Thursday, June 4, 2015

A Hybridized Script

Early on in my penmanship journey I was instructed to have my Spencerian Script conform to someone else's style. I tried hard to do that and for years I tried to conform my writing to that of A.D.Taylor or Daniel Ames. They both have tighter spacing and slightly rounded turns in their script. But in my mind, I always wondered if this Spencerian is handwriting..why am I trying to copy someone else's script? I know others have the same question as I get lots of email inquries with similar thoughts. Somewhere along the line, I added English Roundhand into my studies. The forms of George Bickham were so appealing to me. I loved his freedom, I loved his expression. Now, when I work on a piece that is to be my signature script...it is neither Roundhand or Spencerian but a blend of both.
It does not conform to the style of anyone else. It truly is handwriting. It retains the nuances of my own style while being subtly influence by Spencer, Bickham, Ames and Taylor.
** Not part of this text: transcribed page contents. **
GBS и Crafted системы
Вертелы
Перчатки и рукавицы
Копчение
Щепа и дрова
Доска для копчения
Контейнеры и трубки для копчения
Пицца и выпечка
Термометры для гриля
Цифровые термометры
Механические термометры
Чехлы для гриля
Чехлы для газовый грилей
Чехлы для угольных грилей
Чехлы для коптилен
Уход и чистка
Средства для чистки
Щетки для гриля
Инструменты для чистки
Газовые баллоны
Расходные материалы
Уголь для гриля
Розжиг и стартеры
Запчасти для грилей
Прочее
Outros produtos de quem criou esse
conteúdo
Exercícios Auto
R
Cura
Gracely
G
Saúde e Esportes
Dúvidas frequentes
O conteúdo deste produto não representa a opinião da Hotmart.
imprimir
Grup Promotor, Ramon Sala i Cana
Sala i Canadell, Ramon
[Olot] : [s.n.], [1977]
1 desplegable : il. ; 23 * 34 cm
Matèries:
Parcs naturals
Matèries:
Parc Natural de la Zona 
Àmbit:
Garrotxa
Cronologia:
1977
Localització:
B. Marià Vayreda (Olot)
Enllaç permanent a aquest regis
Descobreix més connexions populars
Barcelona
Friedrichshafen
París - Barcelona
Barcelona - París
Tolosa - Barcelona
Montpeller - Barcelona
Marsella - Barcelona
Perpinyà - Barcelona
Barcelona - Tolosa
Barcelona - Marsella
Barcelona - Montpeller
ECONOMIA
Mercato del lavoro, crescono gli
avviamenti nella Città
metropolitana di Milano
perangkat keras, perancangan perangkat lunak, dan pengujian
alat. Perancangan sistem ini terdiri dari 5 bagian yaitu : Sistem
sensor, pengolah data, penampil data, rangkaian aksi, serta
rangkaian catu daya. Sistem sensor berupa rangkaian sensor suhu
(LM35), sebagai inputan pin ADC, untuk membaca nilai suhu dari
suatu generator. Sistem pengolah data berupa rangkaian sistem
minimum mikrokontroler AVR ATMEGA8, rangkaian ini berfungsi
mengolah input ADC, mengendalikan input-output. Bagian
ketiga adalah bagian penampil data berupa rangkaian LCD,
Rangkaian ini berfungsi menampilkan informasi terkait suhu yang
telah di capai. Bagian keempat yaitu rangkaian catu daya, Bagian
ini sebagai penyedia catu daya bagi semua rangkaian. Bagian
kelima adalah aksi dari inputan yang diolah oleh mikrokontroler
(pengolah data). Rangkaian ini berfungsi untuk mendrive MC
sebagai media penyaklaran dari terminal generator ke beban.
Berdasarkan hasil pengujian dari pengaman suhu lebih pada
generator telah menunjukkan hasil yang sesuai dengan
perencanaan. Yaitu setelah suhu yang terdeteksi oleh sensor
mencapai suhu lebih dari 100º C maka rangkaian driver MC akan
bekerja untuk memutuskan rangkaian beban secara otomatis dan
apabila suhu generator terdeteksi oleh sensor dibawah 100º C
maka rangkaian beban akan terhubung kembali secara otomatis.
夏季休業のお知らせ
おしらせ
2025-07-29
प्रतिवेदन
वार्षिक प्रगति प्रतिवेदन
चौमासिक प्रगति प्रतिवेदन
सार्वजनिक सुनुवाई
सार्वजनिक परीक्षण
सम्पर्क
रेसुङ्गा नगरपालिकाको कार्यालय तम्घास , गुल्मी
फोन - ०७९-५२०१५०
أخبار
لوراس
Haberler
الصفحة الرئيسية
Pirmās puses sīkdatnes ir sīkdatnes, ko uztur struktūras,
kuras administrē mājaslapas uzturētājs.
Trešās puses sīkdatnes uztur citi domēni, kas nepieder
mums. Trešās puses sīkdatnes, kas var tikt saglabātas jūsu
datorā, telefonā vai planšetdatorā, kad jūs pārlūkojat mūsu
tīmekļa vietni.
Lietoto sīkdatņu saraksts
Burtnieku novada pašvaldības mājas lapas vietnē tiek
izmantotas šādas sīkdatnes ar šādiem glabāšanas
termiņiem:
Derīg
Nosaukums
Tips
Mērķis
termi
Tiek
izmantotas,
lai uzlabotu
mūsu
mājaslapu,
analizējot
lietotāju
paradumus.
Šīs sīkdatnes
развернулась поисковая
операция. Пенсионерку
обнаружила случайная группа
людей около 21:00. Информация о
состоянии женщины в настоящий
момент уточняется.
If there are Spencerian Police or Roundhand Police both would have warrants for me. But this is the script that flows from my hand naturally without conforming to any system. It evolves daily. It is a picture of the rhythm of my writing. I am sure it will look different in future years. I encourage my students to practice daily, work on being consistent in slant and texture throughout the page, bear the shapes of the letters in mind...and Write. See what happens.